January is finally over and now we have to live with what February’s groundhog left for us. Don’t believe it. Some reports say that spring was just six weeks away.
Legend has it that if the furry rodent sees his shadow on February 2, winter will last six more weeks. But if he doesn’t see his shadow, spring will come early.
What’s a groundhog got to say about the weather anyway?
I almost made a pet of one some years ago but he never left a message during one of his visits to my backyard.
I watched him (I assumed that was his gender) come from under a door of an outbuilding to eat clover and I started taking cabbage leaves and salad leftovers nearby. He came daily to eat what I had left and I gave him a name and watched him eat from my kitchen window.
I was warned that you shouldn’t try to make a pet from an oversized rodent because as they tunneled under the building, it could collapse and cause much damage.
But I kept feeding him anyway and then he disappeared. He never left a message about the weather or where he was going. I never knew where he went, and I never asked because I really didn’t want to know.

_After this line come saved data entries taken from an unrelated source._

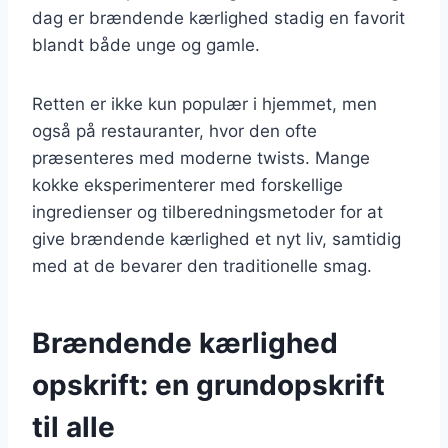
dag er brændende kærlighed stadig en favorit
blandt både unge og gamle.
Retten er ikke kun populær i hjemmet, men
også på restauranter, hvor den ofte
præsenteres med moderne twists. Mange
kokke eksperimenterer med forskellige
ingredienser og tilberedningsmetoder for at
give brændende kærlighed et nyt liv, samtidig
med at de bevarer den traditionelle smag.
Brændende kærlighed
opskrift: en grundopskrift
til alle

We have our Groundhog Day support group here in my neighborhood and for years they go to various offices and schools around town and sing about the stuffed rodent.
They appear to be having a good time and have brought a lot of laughs with their visits. I don’t know where Gus came from but I’ve heard he fell dead from a tree and someone found the stiff animal and had him mounted.
But today, after accompanying these women around town for years, he really is looking much like his ancestors, or a dead rat.
They call him Gus or at least they sing about Gus, but Gus will never know the fame of Punxsutawney Phil of Pennsylvania. He gathers the most attention because his entry from his burrow is televised each February 2, usually wearing a hat. Dead animals don’t need hats.
Phil is alive, but I don’t believe in his message either.
When the tulips and yellow bells bloom and the grass is growing and looks greener each day, get that lawn mower ready because it will soon be spring.
And most of us will be ready for it.
Kathryn Yarbro is former managing editor of the Lincoln Times-News.